In Florida, vested military pension benefits must be treated as a marital asset, either as a source of support obligations or as property subject to equitable distribution. They should not, however, be considered in calculating both. Diffenderfer v. Diffenderfer, 491 So.2d 265 (Fla.1986); Tripp v. Tripp, 510 So.2d 1109 (Fla. 4th DCA 1987).

No Florida court has directly addressed the issue of whether the Act should be applied to modify or eliminate an agreed upon award of lump sum alimony and replace it with a percentage of a spouse’s military retirement pay. In a similar case, Hamilton v. Hamilton, 508 So.2d 760, 761 (Fla. 1st DCA 1987), the court stated: “neither the trial court nor this court can reach back and modify the original judgment to effect a different distribution of property rights, including the former husband’s military pension benefits .... (citations omitted) Such benefits should, however, as in the past, be considered by the trial court in determining the former husband’s ability to pay alimony and child support....”

The courts of other states have considered the finality of judgments in the context of the Act. McBride v. McBride, 112 Idaho 959, 739 P.2d 258 (1987) (despite the Act, property division portions of a divorce decree are final, res judicata and no jurisdiction exists to modify them); Sink v. Sink, 721 S.W.2d 108 (Mo.App.1986), (the wife cannot later ask for apportionment of military benefits where there was substantial evidence before the trial court that husband and wife agreed to the distribution of all marital property, including a military pension.) See In re the Marriage of Quintard, 691 S.W.2d 950 (Mo.App.1985); Tomlinson v. Tomlinson, 729 P.2d 1363 (Nev.1986); Koenes v. Koenes, 478 N.E.2d 1241 (Ind.App.1985); Flannagan v. Flannagan, 42 Wash.App. 214, 709 P.2d 1247 (1985).

In addition, the language of the Act itself shows that it is to be viewed as permissive rather than mandatory. The Act provides that “a court may treat disposable retired or retainer pay payable to a member ... either as property solely of the member or as property of the member and his spouse in accordance with the law of the jurisdiction of such court_” 10 U.S. C.A. § 1408 (West 1983).

In summary, we find that the husband’s military retirement pay was considered in the determination of the alimony award, that the lump sum alimony award is not subject to modification and that the Act itself is permissive rather than mandatory. Accordingly, we reverse the order of modification entered by the trial court and remand for reinstatement of the original final judgment of dissolution.
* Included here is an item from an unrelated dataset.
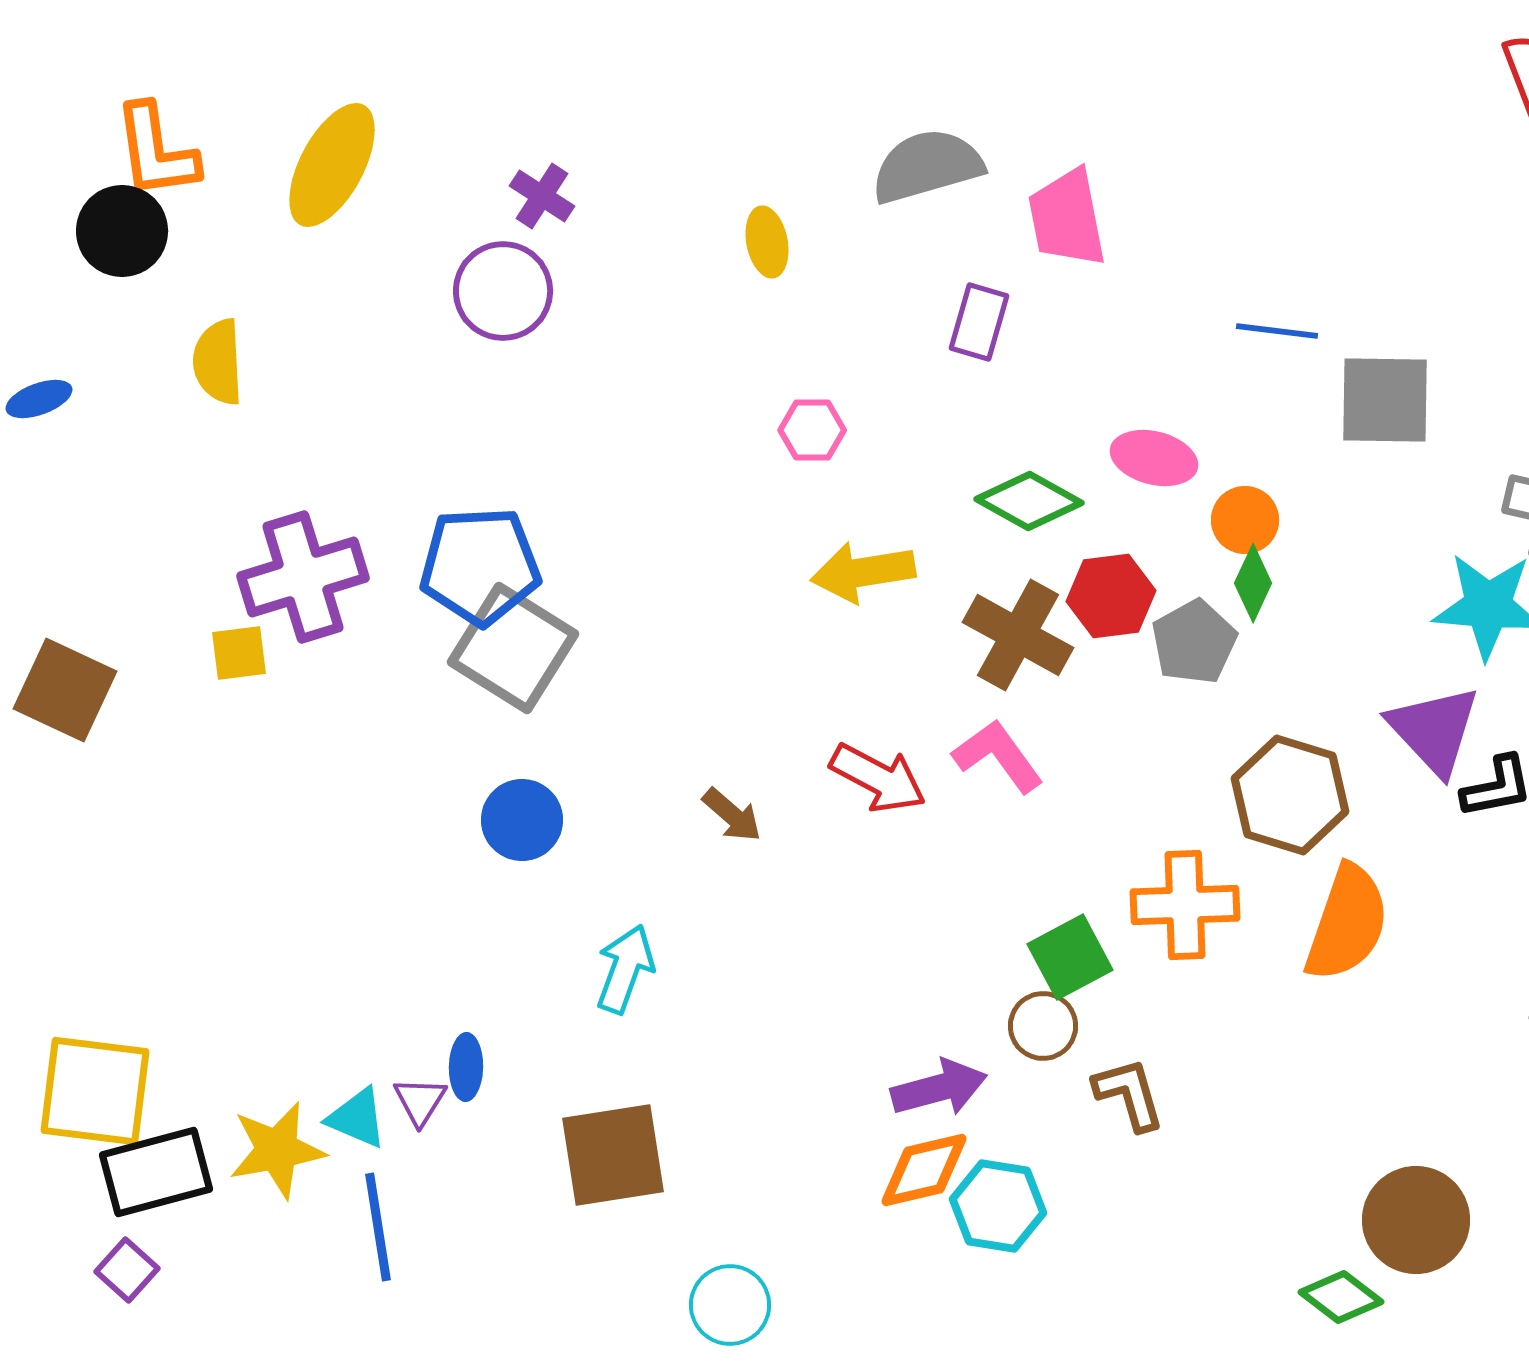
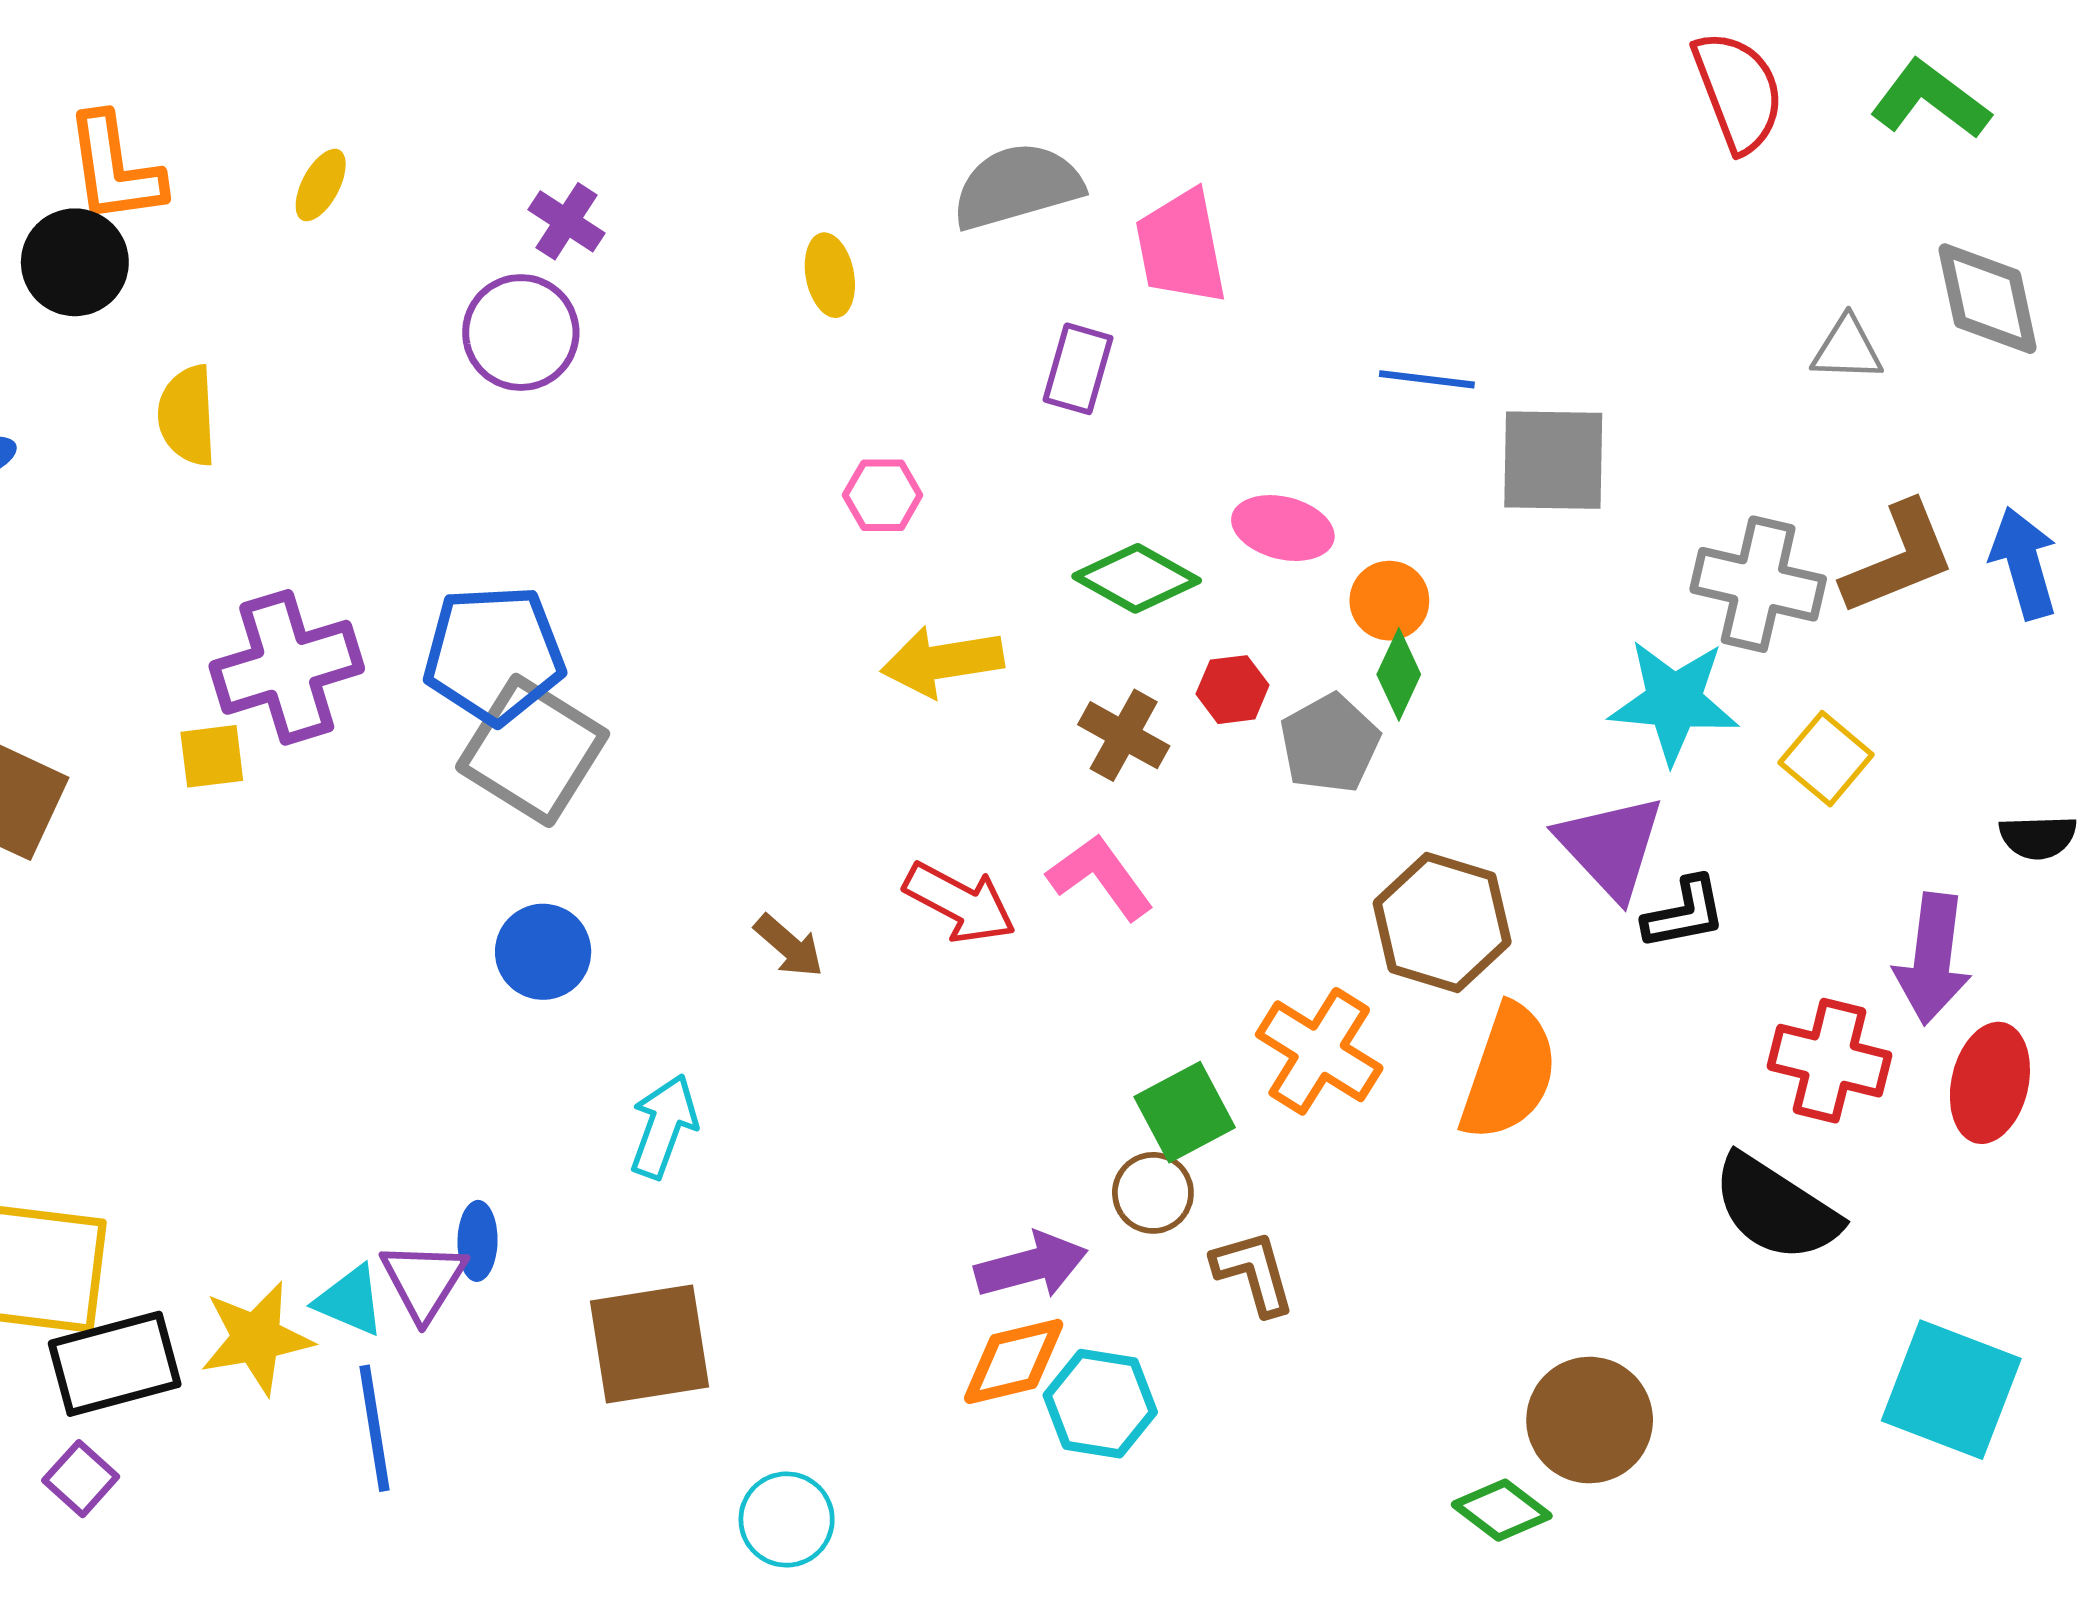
yellow ellipse: (332, 165) -> (321, 185), size x0.5
red hexagon: (1111, 596) -> (1233, 690), size x0.7
brown cross: (1018, 635) -> (1124, 735), size x0.7
orange cross: (1185, 905) -> (1319, 1051), turned 34
purple triangle: (420, 1101) -> (424, 1281), size x1.4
Our disposition makes it unnecessary to reach the wife’s issue on cross-appeal. However, we note that injustice would result if the husband’s military retirement benefits were considered as the basis for both an award of lump sum alimony and permanent periodic alimony consisting of a percentage of those same benefits. Diffenderfer v. Diffenderfer, 491 So.2d 265 (Fla.1986).

REVERSED AND REMANDED.

CAMPBELL, C.J., and SCHEB, J., concur. 
      
      . But see Cullen v. Cullen, 413 So.2d 1196 (Fla. 1st DCA 1982), where the court distinguished the McCarty decision and found it did not pre-elude an award of permanent periodic alimony in the amount of one-half of the husband’s military retirement pay.